* _What the exercise asks_
Set down nothing except the lines starting at the one with "CONTACT (507, 529)" and ending at the final line of the material, each word for word.

* _Available data_

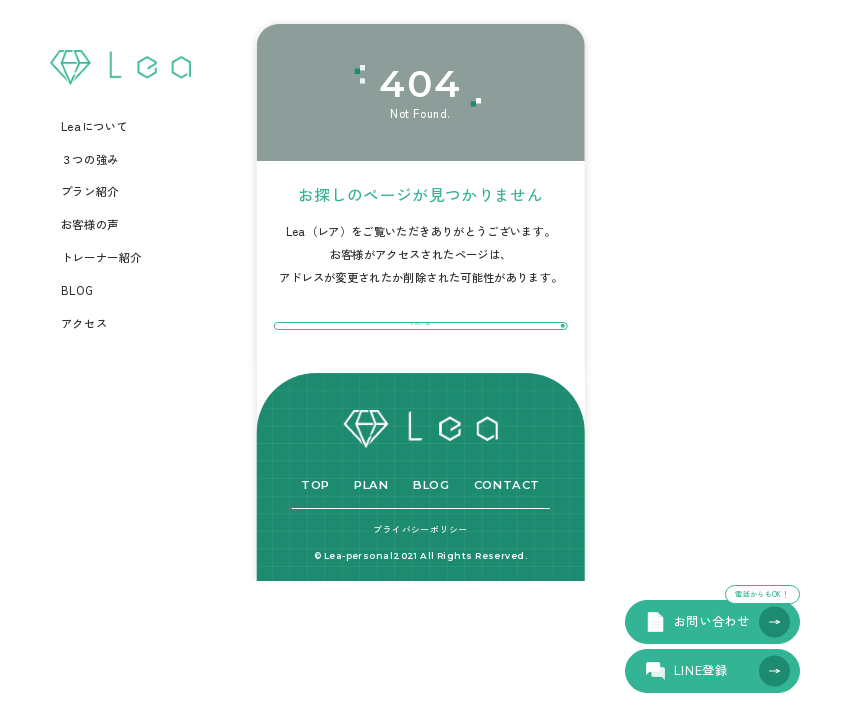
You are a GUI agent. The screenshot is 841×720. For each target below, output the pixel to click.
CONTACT (507, 529)
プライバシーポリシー (420, 573)
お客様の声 (90, 225)
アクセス (84, 324)
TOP (315, 529)
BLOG (77, 291)
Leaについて (94, 127)
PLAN (371, 529)
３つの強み (90, 160)
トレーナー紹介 (101, 258)
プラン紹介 (90, 192)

* _Solution_
CONTACT (507, 529)
プライバシーポリシー (420, 573)
お客様の声 (90, 225)
アクセス (84, 324)
TOP (315, 529)
BLOG (77, 291)
Leaについて (94, 127)
PLAN (371, 529)
３つの強み (90, 160)
トレーナー紹介 (101, 258)
プラン紹介 (90, 192)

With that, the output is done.